Records for this exercise ▸
......

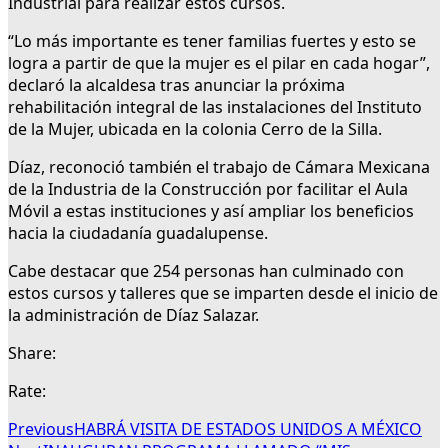
Industrial para realizar estos cursos.
“Lo más importante es tener familias fuertes y esto se
logra a partir de que la mujer es el pilar en cada hogar”,
declaró la alcaldesa tras anunciar la próxima
rehabilitación integral de las instalaciones del Instituto
de la Mujer, ubicada en la colonia Cerro de la Silla.
Díaz, reconoció también el trabajo de Cámara Mexicana
de la Industria de la Construcción por facilitar el Aula
Móvil a estas instituciones y así ampliar los beneficios
hacia la ciudadanía guadalupense.
Cabe destacar que 254 personas han culminado con
estos cursos y talleres que se imparten desde el inicio de
la administración de Díaz Salazar.
Share:
Rate:
Previous
HABRÁ VISITA DE ESTADOS UNIDOS A MÉXICO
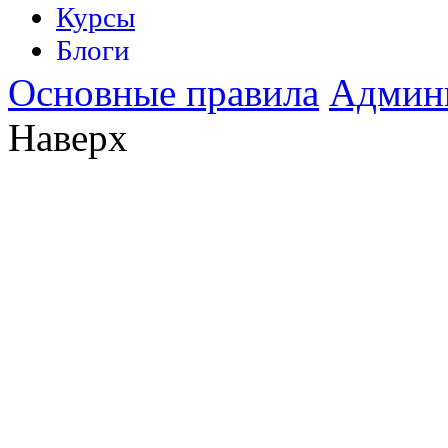
Основные правила
Админ
Наверх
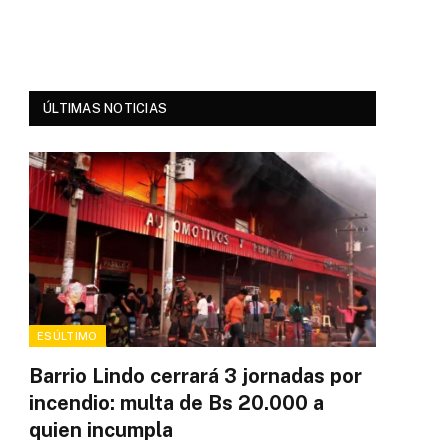
ÚLTIMAS NOTICIAS
ESÚLTIMO
Barrio Lindo cerrará 3 jornadas por
incendio: multa de Bs 20.000 a
quien incumpla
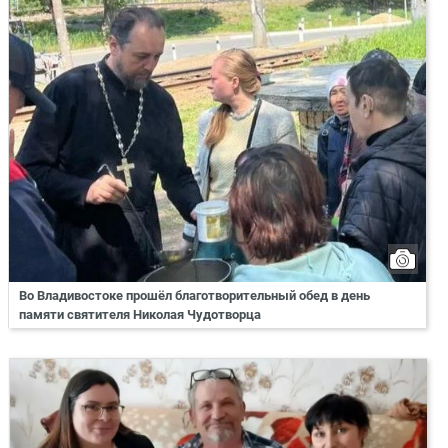
Во Владивостоке прошёл благотворительный обед в день
памяти святителя Николая Чудотворца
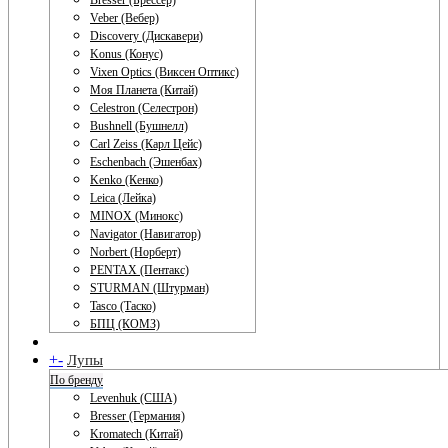
Bresser (Брессер)
Veber (Вебер)
Discovery (Дискавери)
Konus (Конус)
Vixen Optics (Виксен Оптикс)
Моя Планета (Китай)
Celestron (Селестрон)
Bushnell (Бушнелл)
Carl Zeiss (Карл Цейс)
Eschenbach (Эшенбах)
Kenko (Кенко)
Leica (Лейка)
MINOX (Минокс)
Navigator (Навигатор)
Norbert (Норберт)
PENTAX (Пентакс)
STURMAN (Штурман)
Tasco (Таско)
БПЦ (КОМЗ)
+
-
Лупы
По бренду
Levenhuk (США)
Bresser (Германия)
Kromatech (Китай)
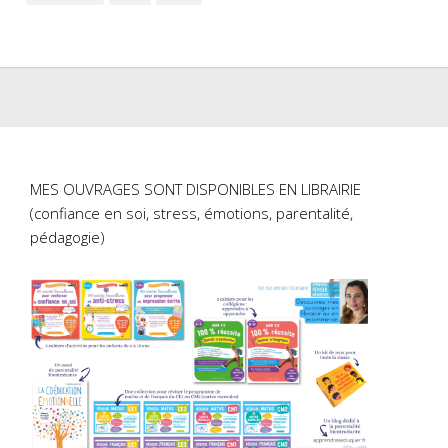
MES OUVRAGES SONT DISPONIBLES EN LIBRAIRIE
(confiance en soi, stress, émotions, parentalité,
pédagogie)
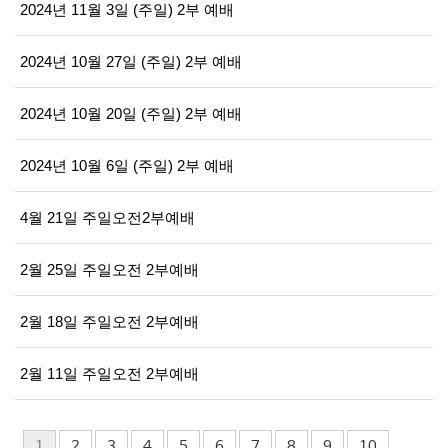
2024년 11월 3일 (주일) 2부 예배
2024년 10월 27일 (주일) 2부 예배
2024년 10월 20일 (주일) 2부 예배
2024년 10월 6일 (주일) 2부 예배
4월 21일 주일오전2부예배
2월 25일 주일오전 2부예배
2월 18일 주일오전 2부예배
2월 11일 주일오전 2부예배
1
2
3
4
5
6
7
8
9
10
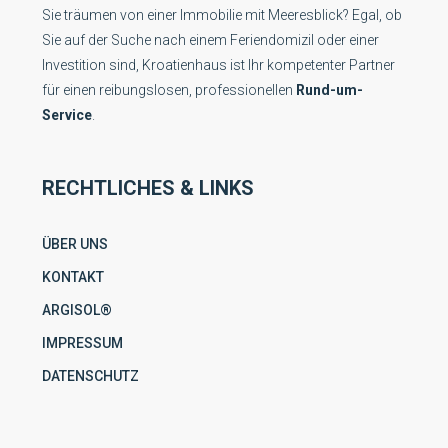
Sie träumen von einer Immobilie mit Meeresblick? Egal, ob
Sie auf der Suche nach einem Feriendomizil oder einer
Investition sind, Kroatienhaus ist Ihr kompetenter Partner
für einen reibungslosen, professionellen
Rund-um-
Service
.
RECHTLICHES & LINKS
ÜBER UNS
KONTAKT
ARGISOL®
IMPRESSUM
DATENSCHUTZ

......

Exercise instructions ▸ Using the data above, retype exactly and only the lines from the one containing "de la Mujer, ubicada" up to and including the one containing "Bresser (Брессер)", with no pictures carried over.

Written answer ▸
de la Mujer, ubicada en la colonia Cerro de la Silla.
Díaz, reconoció también el trabajo de Cámara Mexicana
de la Industria de la Construcción por facilitar el Aula
Móvil a estas instituciones y así ampliar los beneficios
hacia la ciudadanía guadalupense.
Cabe destacar que 254 personas han culminado con
estos cursos y talleres que se imparten desde el inicio de
la administración de Díaz Salazar.
Share:
Rate:
Previous
HABRÁ VISITA DE ESTADOS UNIDOS A MÉXICO
Основные правила
Админ
Наверх
ÚLTIMAS NOTICIAS
ESÚLTIMO
Barrio Lindo cerrará 3 jornadas por
incendio: multa de Bs 20.000 a
quien incumpla
Во Владивостоке прошёл благотворительный обед в день
памяти святителя Николая Чудотворца
Bresser (Брессер)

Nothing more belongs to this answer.